Re: possible deadlock in perf_event_ctx_lock_nested
From: Dmitry Vyukov
Date: Mon Feb 12 2018 - 10:05:18 EST
On Fri, Oct 27, 2017 at 5:33 PM, Peter Zijlstra <peterz@xxxxxxxxxxxxx> wrote:
> On Fri, Oct 27, 2017 at 05:11:37PM +0200, Peter Zijlstra wrote:
>> On Fri, Oct 27, 2017 at 01:30:30AM -0700, syzbot wrote:
>>
>> > ======================================================
>> > WARNING: possible circular locking dependency detected
>> > 4.13.0-next-20170911+ #19 Not tainted
>> > ------------------------------------------------------
>> > syz-executor2/12380 is trying to acquire lock:
>> > (&ctx->mutex){+.+.}, at: [<ffffffff8180923c>]
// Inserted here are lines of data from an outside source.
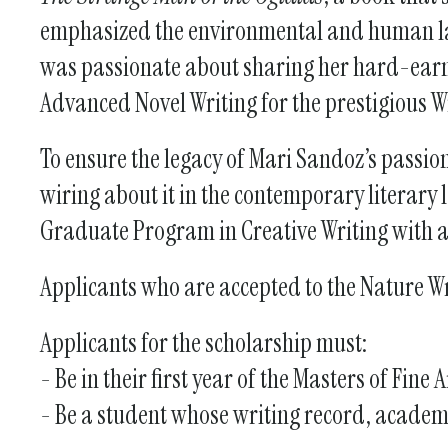
emphasized the environmental and human land
was passionate about sharing her hard-earne
Advanced Novel Writing for the prestigious Wr
To ensure the legacy of Mari Sandoz’s passion
wiring about it in the contemporary literary
Graduate Program in Creative Writing with a
Applicants who are accepted to the Nature W
Applicants for the scholarship must:
- Be in their first year of the Masters of Fi
- Be a student whose writing record, academ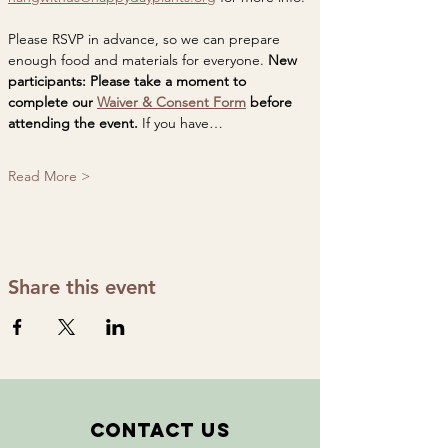
Please RSVP in advance, so we can prepare 
enough food and materials for everyone. 
New 
participants: Please take a moment to 
complete our 
Waiver & Consent Form
 before 
attending the event. 
If you have…
Read More >
Share this event
Contact Us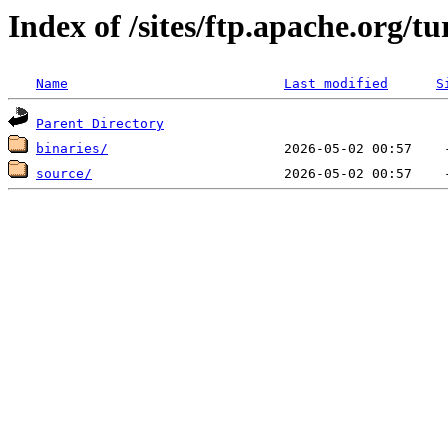
Index of /sites/ftp.apache.org/t
Name
Last modified
S
Parent Directory
binaries/
source/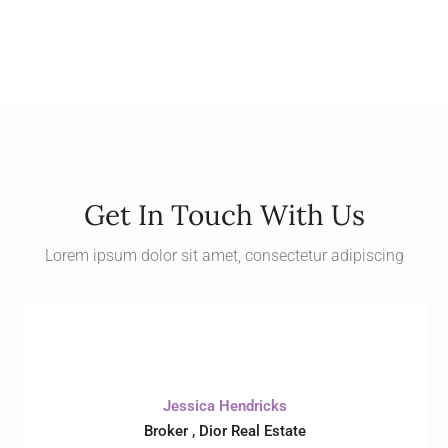
Get In Touch With Us
Lorem ipsum dolor sit amet, consectetur adipiscing
Jessica Hendricks
Broker , Dior Real Estate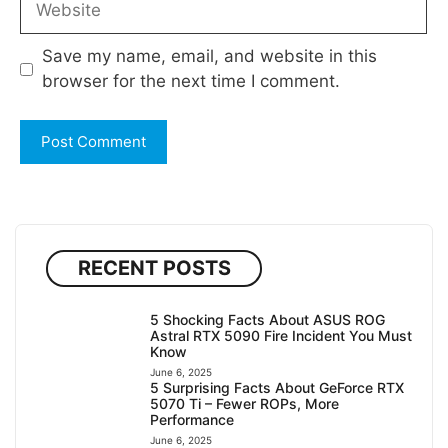
Save my name, email, and website in this
browser for the next time I comment.
RECENT POSTS
5 Shocking Facts About ASUS ROG
Astral RTX 5090 Fire Incident You Must
Know
June 6, 2025
5 Surprising Facts About GeForce RTX
5070 Ti – Fewer ROPs, More
Performance
June 6, 2025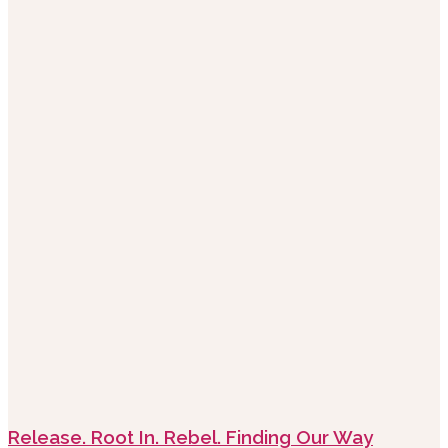
Release. Root In. Rebel. Finding Our Way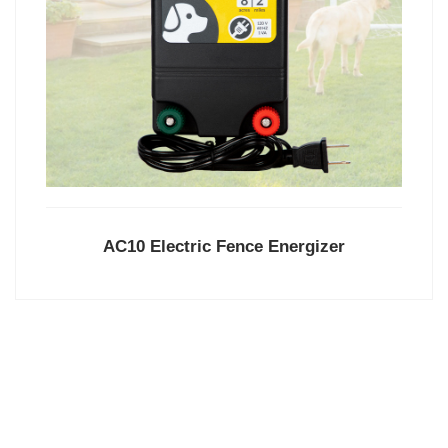
AC10 Electric Fence Energizer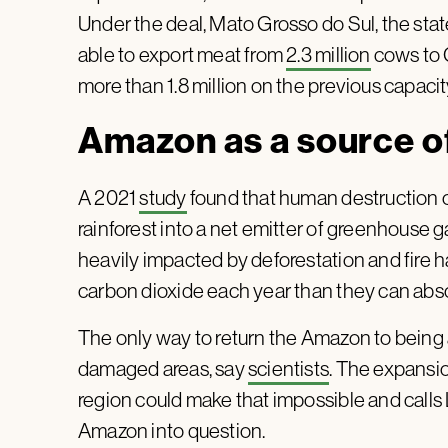
Under the deal, Mato Grosso do Sul, the state 
able to export meat from
2.3 million
cows to C
more than 1.8 million on the previous capacity
Amazon as a source o
A 2021
study
found that human destruction o
rainforest into a net emitter of greenhouse 
heavily impacted by deforestation and fire 
carbon dioxide each year than they can abs
The only way to return the Amazon to being a
damaged areas, say
scientists
. The expansio
region could make that impossible and calls
Amazon into question.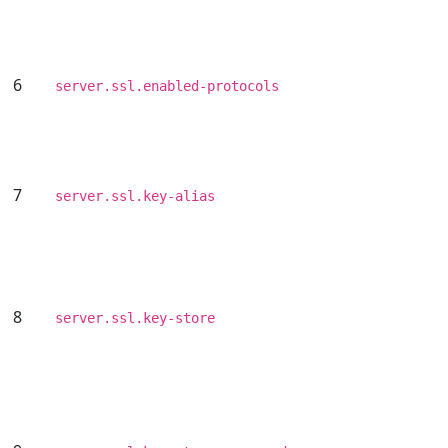
6
server.ssl.enabled-protocols
7
server.ssl.key-alias
8
server.ssl.key-store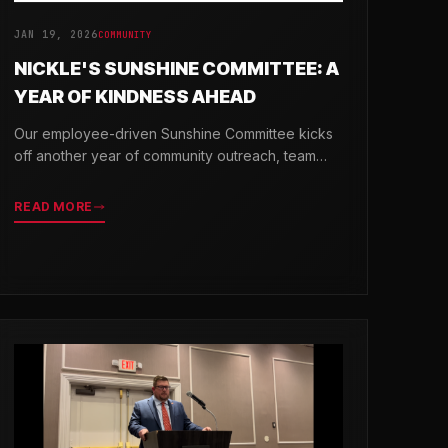
JAN 19, 2026
COMMUNITY
NICKLE'S SUNSHINE COMMITTEE: A
YEAR OF KINDNESS AHEAD
Our employee-driven Sunshine Committee kicks
off another year of community outreach, team
celebrations, and acts of kindness across
Delaware.
READ MORE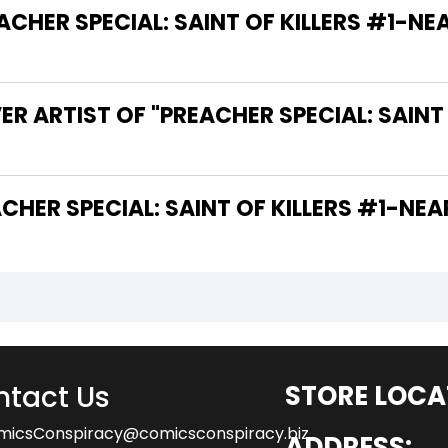
ER SPECIAL: SAINT OF KILLERS #1-NEAR 
R ARTIST OF "PREACHER SPECIAL: SAINT
THE WRITER OF "PREACHER SPECIAL: SAINT OF KILLERS #
tact Us
STORE LOCA
micsConspiracy@comicsconspiracy.biz
ADDRESS: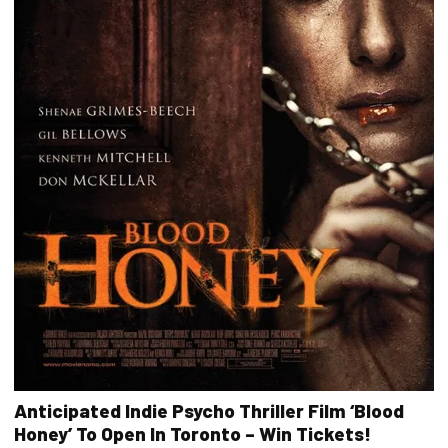
Anticipated Indie Psycho Thriller Film ‘Blood
Honey’ To Open In Toronto – Win Tickets!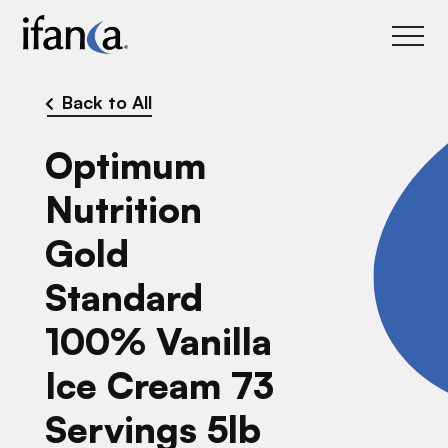
IFANCA
Back to All
Optimum
Nutrition
Gold
Standard
100% Vanilla
Ice Cream 73
Servings 5lb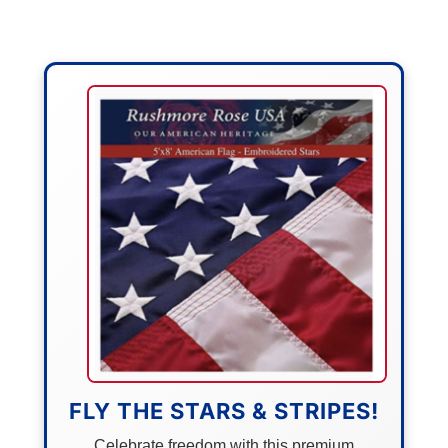
FLY THE STARS & STRIPES!
Celebrate freedom with this premium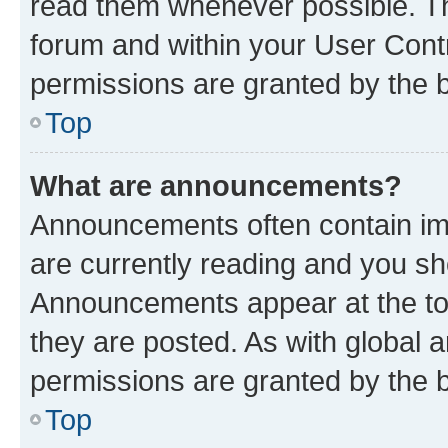
read them whenever possible. The
forum and within your User Con
permissions are granted by the b
Top
What are announcements?
Announcements often contain imp
are currently reading and you s
Announcements appear at the top
they are posted. As with globa
permissions are granted by the b
Top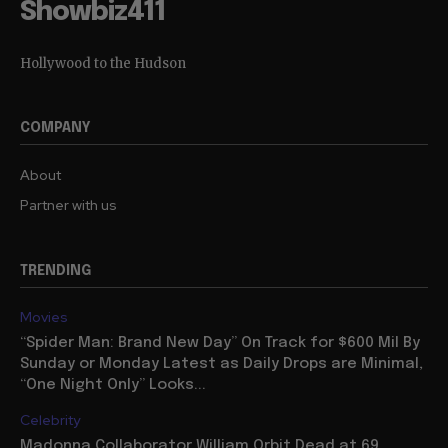
Showbiz411
Hollywood to the Hudson
COMPANY
About
Partner with us
TRENDING
Movies
“Spider Man: Brand New Day” On Track for $600 Mil By
Sunday or Monday Latest as Daily Drops are Minimal,
“One Night Only” Looks...
Celebrity
Madonna Collaborator William Orbit Dead at 69,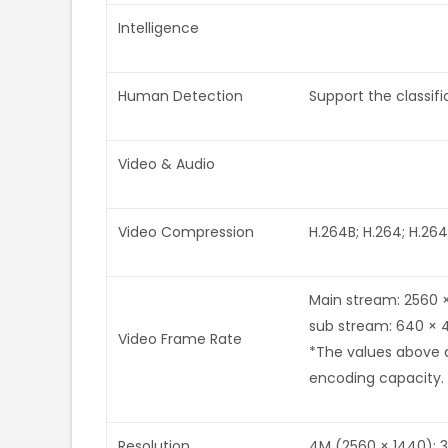
Intelligence
Human Detection
Support the classi
Video & Audio
Video Compression
H.264B; H.264; H.264
Main stream: 2560 
sub stream: 640 × 
Video Frame Rate
*The values above a
encoding capacity.
Resolution
4M (2560 × 1440); 3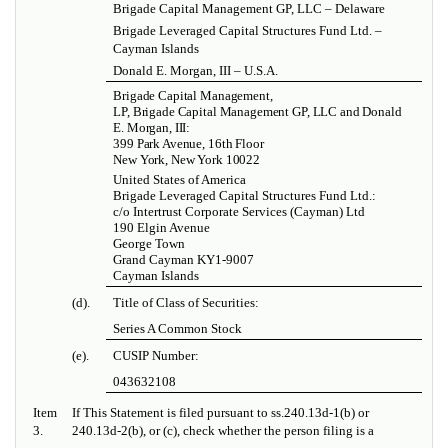
Brigade Capital Management GP, LLC – Delaware
Brigade Leveraged Capital Structures Fund Ltd. –
Cayman Islands
Donald E. Morgan, III – U.S.A.
Brigade Capital Management,
LP, Brigade Capital Management GP, LLC and Donald
E. Morgan, III:
399 Park Avenue, 16th Floor
New York, New York 10022
United States of America
Brigade Leveraged Capital Structures Fund Ltd.:
c/o Intertrust Corporate Services (Cayman) Ltd
190 Elgin Avenue
George Town
Grand Cayman KY1-9007
Cayman Islands
(d).
Title of Class of Securities:
Series A Common Stock
(e).
CUSIP Number:
043632108
Item
If This Statement is filed pursuant to ss.240.13d-1(b) or
3.
240.13d-2(b), or (c), check whether the person filing is a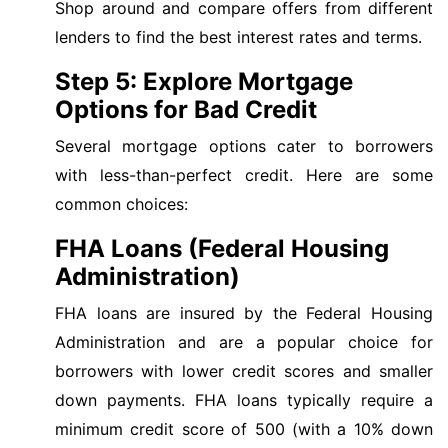
Shop around and compare offers from different
lenders to find the best interest rates and terms.
Step 5: Explore Mortgage
Options for Bad Credit
Several mortgage options cater to borrowers
with less-than-perfect credit. Here are some
common choices:
FHA Loans (Federal Housing
Administration)
FHA loans are insured by the Federal Housing
Administration and are a popular choice for
borrowers with lower credit scores and smaller
down payments. FHA loans typically require a
minimum credit score of 500 (with a 10% down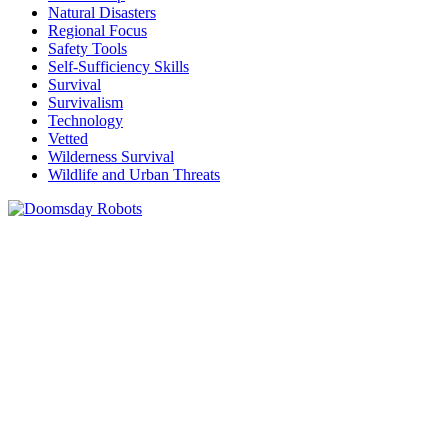
Natural Disasters
Regional Focus
Safety Tools
Self-Sufficiency Skills
Survival
Survivalism
Technology
Vetted
Wilderness Survival
Wildlife and Urban Threats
>> > perf_event_ctx_lock_nested+0x1dc/0x3c0 kernel/events/core.c:1210
>> >
>> > but task is already holding lock:
>> > (&pipe->mutex/1){+.+.}, at: [<ffffffff81ac0fa6>] pipe_lock_nested
>> > fs/pipe.c:66 [inline]
>> > (&pipe->mutex/1){+.+.}, at: [<ffffffff81ac0fa6>] pipe_lock+0x56/0x70
>> > fs/pipe.c:74
>> >
>> > which lock already depends on the new lock.
>>
>>
>> ARRGH!!
>>
>> that translates like the below, which is an absolute maze and requires
>> at least 5 concurrent callstacks, possibly more.
>>
>> We already had a lot of fun with hotplug-perf-ftrace, but the below
>> contains more. Let me try and page that previous crap back.
>>
>>
>>
>> perf_ioctl()
>> #0 perf_event_ctx_lock() [ctx->mutex]
>> perf_event_set_filter
>> #1 ftrace_profile_set_filter [event_mutex]
>>
>>
>>
>>
>> sys_perf_event_open
>> ...
>> perf_trace_init
>> #1 mutex_lock [event_mutex]
>> trace_event_reg
>> tracepoint_probe_register
>> #2 mutex_lock() [tracepoints_mutex]
>> tracepoint_add_func()
>> #3 static_key_slow_inc() [cpuhotplug_lock]
>>
>>
>>
>>
>>
>> cpuhp_setup_state_nocalls
>> #3 cpus_read_lock [cpuhotplug_lock]
>> __cpuhp_setup_state_cpuslocked
>> #4 mutex_lock [cpuhp_state_mutex]
>> cpuhp_issue_call
>> #5 cpuhp_invoke_ap_callback() [cpuhp_state]
>>
>>
>> #5 cpuhp_invoke_callback [cpuhp_state]
>> ...
>> devtmpfs_create_node
>> #6 wait_for_completion() [&req.done]
>>
>> devtmpfsd
>> handle_create
>> #7 filename_create [sb_writers]
>> #6 complete [&req.done]
>>
>>
>>
>>
>>
>>
>> do_splice
>> #7 file_start_write() [sb_writers]
>> do_splice_from
>> iter_file_splice_write
>> #8 pipe_lock [pipe->mutex]
>>
>>
>>
>>
>>
>> do_splice
>> #8 pipe_lock [pipe->mutex]
>> do_splice_to
>> ...
>> #0 perf_read() [ctx->mutex]
>>
>
> So arguably that last op, splice_read from a perf fd is fairly
> pointless and we could dis-allow that. How about something like the
> below?
>
> ---
> kernel/events/core.c | 8 ++++++++
> 1 file changed, 8 insertions(+)
>
> diff --git a/kernel/events/core.c b/kernel/events/core.c
> index 04989fb769f0..fd03f3082ee3 100644
> --- a/kernel/events/core.c
> +++ b/kernel/events/core.c
> @@ -5468,6 +5468,13 @@ static int perf_fasync(int fd, struct file *filp, int on)
> return 0;
> }
>
> +static ssize_t perf_splice_read(struct file *file, loff_t *ppos,
> + struct pipe_inode_info *pope, size_t len,
> + unsigned int flags)
> +{
> + return -EOPNOTSUPP;
> +}
> +
> static const struct file_operations perf_fops = {
> .llseek = no_llseek,
> .release = perf_release,
> @@ -5477,6 +5484,7 @@ static int perf_fasync(int fd, struct file *filp, int on)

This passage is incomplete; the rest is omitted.